Class act: MRT Course opens on Fort Jackson

By SUSANNE KAPPLER, Fort Jackson LeaderApril 8, 2010

FORT JACKSON, S.C. (April 8, 2010) -- The Army's Master Resilience Training Course facility opened Monday with a ribbon-cutting ceremony.

The school is one of the elements of the Comprehensive Soldier Fitness program, which aims to strengthen Soldiers' emotional, social, family, spiritual and physical strength.

The first class, comprising new Advanced Individual Training platoon sergeants, started this week. During its first year in operation, the school will graduate about 750 students as master resilience trainers. Subsequently, 1,800 students from across the Army will attend the 10-day course each year.

"It's quite an honor to have the Army select Fort Jackson for this tremendous school," said Col. Kevin Shwedo, Fort Jackson's deputy commander. "It's the Army's premiere school to build resiliency in its leaders."

Fort Jackson was selected to be the home of the course in December, and the school is housed in a newly renovated former barracks building.

"In terms of dollars spent to renovate this facility, about $2.7 million, this is not a large military construction project," said Maj. Gen. Todd Semonite, commander of the South Atlantic Division, U.S. Army Corps of Engineers. "Despite the modest price tag, the Corps of Engineers and I have personally taken an intense interest in this project, because it is so important to our Soldiers and their families, to our overall Army readiness."

Brig. Gen. Rhonda Cornum, director of Comprehensive Soldier Fitness, said the school is an important step in enhancing the overall strength of the Army.
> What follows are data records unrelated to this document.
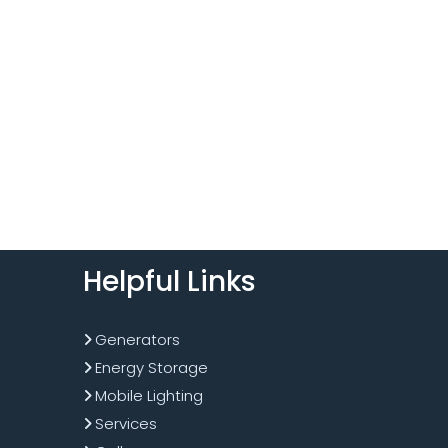
Helpful Links
Generators
Energy Storage
Mobile Lighting
Services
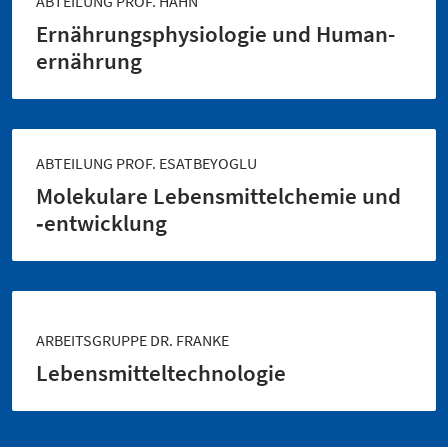
ABTEILUNG PROF. HAHN
Ernährungs­physiologie und Human­
ernährung
ABTEILUNG PROF. ESATBEYOGLU
Molekulare Lebensmittel­chemie und
‑entwicklung
ARBEITSGRUPPE DR. FRANKE
Lebensmittel­technologie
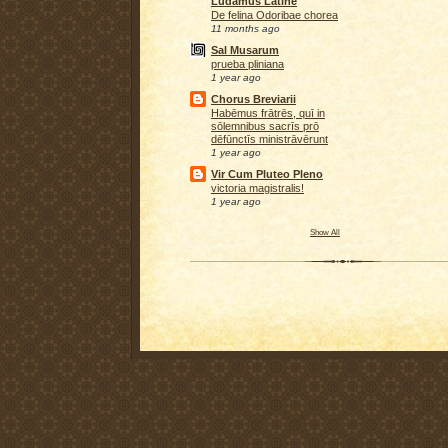
Ludamus Latine
De felina Odoribae chorea
11 months ago
Sal Musarum
prueba pliniana
1 year ago
Chorus Breviarii
Habēmus frātrēs, quī in
sōlemnibus sacrīs prō
dēfūnctīs ministrāvērunt
1 year ago
Vir Cum Pluteo Pleno
victoria magistralis!
1 year ago
Show All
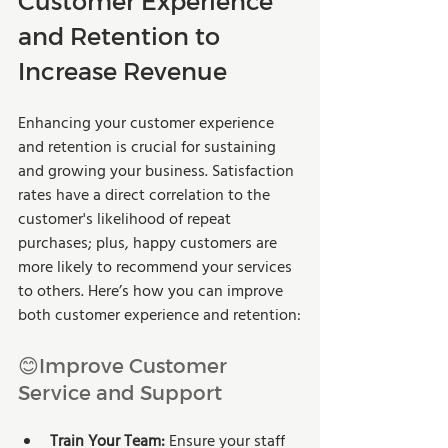
Customer Experience 
and Retention to 
Increase Revenue
Enhancing your customer experience 
and retention is crucial for sustaining 
and growing your business. Satisfaction 
rates have a direct correlation to the 
customer's likelihood of repeat 
purchases; plus, happy customers are 
more likely to recommend your services 
to others. Here’s how you can improve 
both customer experience and retention:
😊Improve Customer 
Service and Support
Train Your Team:
 Ensure your staff 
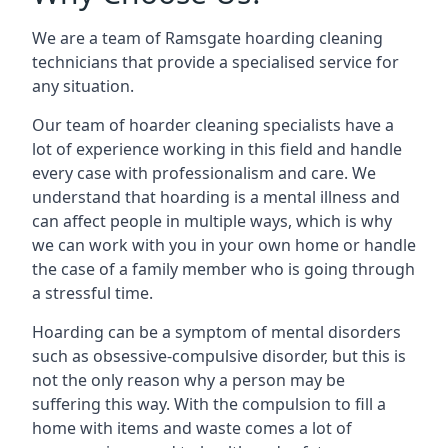
We are a team of Ramsgate hoarding cleaning
technicians that provide a specialised service for
any situation.
Our team of hoarder cleaning specialists have a
lot of experience working in this field and handle
every case with professionalism and care. We
understand that hoarding is a mental illness and
can affect people in multiple ways, which is why
we can work with you in your own home or handle
the case of a family member who is going through
a stressful time.
Hoarding can be a symptom of mental disorders
such as obsessive-compulsive disorder, but this is
not the only reason why a person may be
suffering this way. With the compulsion to fill a
home with items and waste comes a lot of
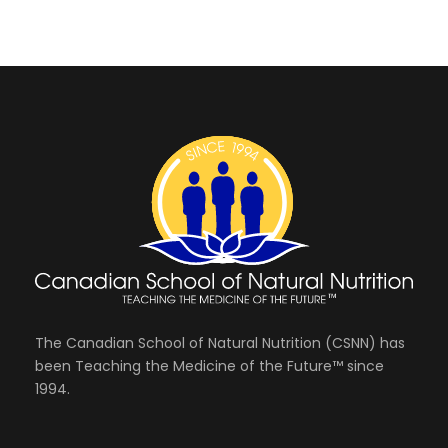
The Canadian School of Natural Nutrition (CSNN) has
been Teaching the Medicine of the Future™ since
1994.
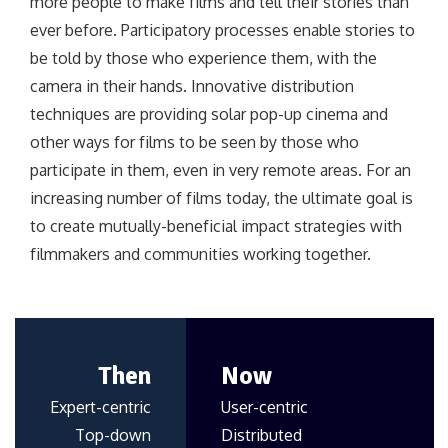
more people to make films and tell their stories than
ever before. Participatory processes enable stories to
be told by those who experience them, with the
camera in their hands. Innovative distribution
techniques are providing solar pop-up cinema and
other ways for films to be seen by those who
participate in them, even in very remote areas. For an
increasing number of films today, the ultimate goal is
to create mutually-beneficial impact strategies with
filmmakers and communities working together.
Then
Now
Expert-centric
User-centric
Top-down
Distributed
"Not everyone joins our great Army with the same set of skills in communication or in decision making or in judgment. Just as we have historically ... given (Soldiers) the opportunity to realize their potential in physical skills and in technological skills, what the Master Resilience Training Course will do is help us give them the tools to develop themselves psychologically as well," said Cornum.

The resilience training offered at the school is based on the positive psychology program of the University of Pennsylvania. Martin Seligman, who is director of the Positive Psychology Center and a psychology professor at UPenn, said that the objective of the training is not only to enable people to bounce back from a traumatic event, but to ultimately grow from the experience.

"Some people collapse under adversity," said Seligman, who has a doctorate in psychology. "The great majority are resilient. A month after the adversity, they're back where they were. And, most importantly, a very large number of human beings ... grow."

"A year later, they're physically and psychologically stronger than they started with."

Cornum shared a similar sentiment.

"We will give (Soldiers) the tools to actually thrive in the good days, to thrive more fully, and to be able to gain wisdom and judgment from the things that they face, not just depression, anxiety and helplessness," she said.

She said that noncommissioned officers, who are one of the target audience groups for the course, will especially benefit from the training.

"Noncommissioned officers are already the backbone of the Army," she said. "Noncommissioned officers and junior leaders already shoulder huge responsibilities. They're responsible for themselves and their subordinates and the families of themselves and their subordinates. And they're responsible to the commander for accomplishing the mission. And, really, what the Master Resilience Training Course will give these great young Soldiers is a preventive set of tools with which to accomplish that ... mission."

One of those NCOs is Sgt. 1st Class Jose Sixtos, lead instructor for the pre-command course at Victory University. Sixtos participated in the MRT pilot program at UPenn and is now an MRT trainer.

"Had I had the training (before deploying), I think it would have been easier for me to cope with some of the things that came with deployment," said Sixtos, who has deployed three times, twice to Iraq and once to Afghanistan. "I deployed shortly after I came in the Army, so I wasn't really mentally prepared like I should have been. ... It probably would have made me a stronger person a lot quicker instead of having to go through those hard life lessons that I had to learn all by myself."